> Exercise:
Your answer must match the records word for word and contain no pictures.

> Records shown:

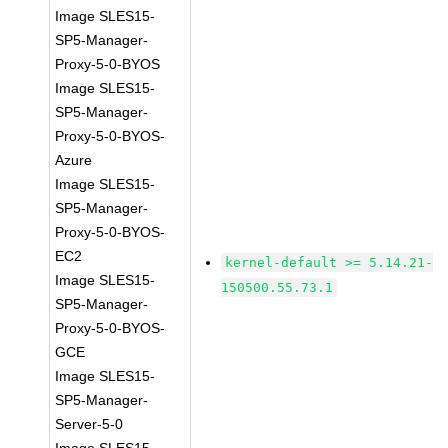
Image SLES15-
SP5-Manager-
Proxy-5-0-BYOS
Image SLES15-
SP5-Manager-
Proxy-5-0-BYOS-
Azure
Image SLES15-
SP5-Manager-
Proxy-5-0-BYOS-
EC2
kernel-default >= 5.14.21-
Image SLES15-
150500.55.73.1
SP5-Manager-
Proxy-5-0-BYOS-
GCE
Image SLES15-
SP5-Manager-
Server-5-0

> Result below:
Image SLES15-
SP5-Manager-
Proxy-5-0-BYOS
Image SLES15-
SP5-Manager-
Proxy-5-0-BYOS-
Azure
Image SLES15-
SP5-Manager-
Proxy-5-0-BYOS-
EC2
kernel-default >= 5.14.21-
Image SLES15-
150500.55.73.1
SP5-Manager-
Proxy-5-0-BYOS-
GCE
Image SLES15-
SP5-Manager-
Server-5-0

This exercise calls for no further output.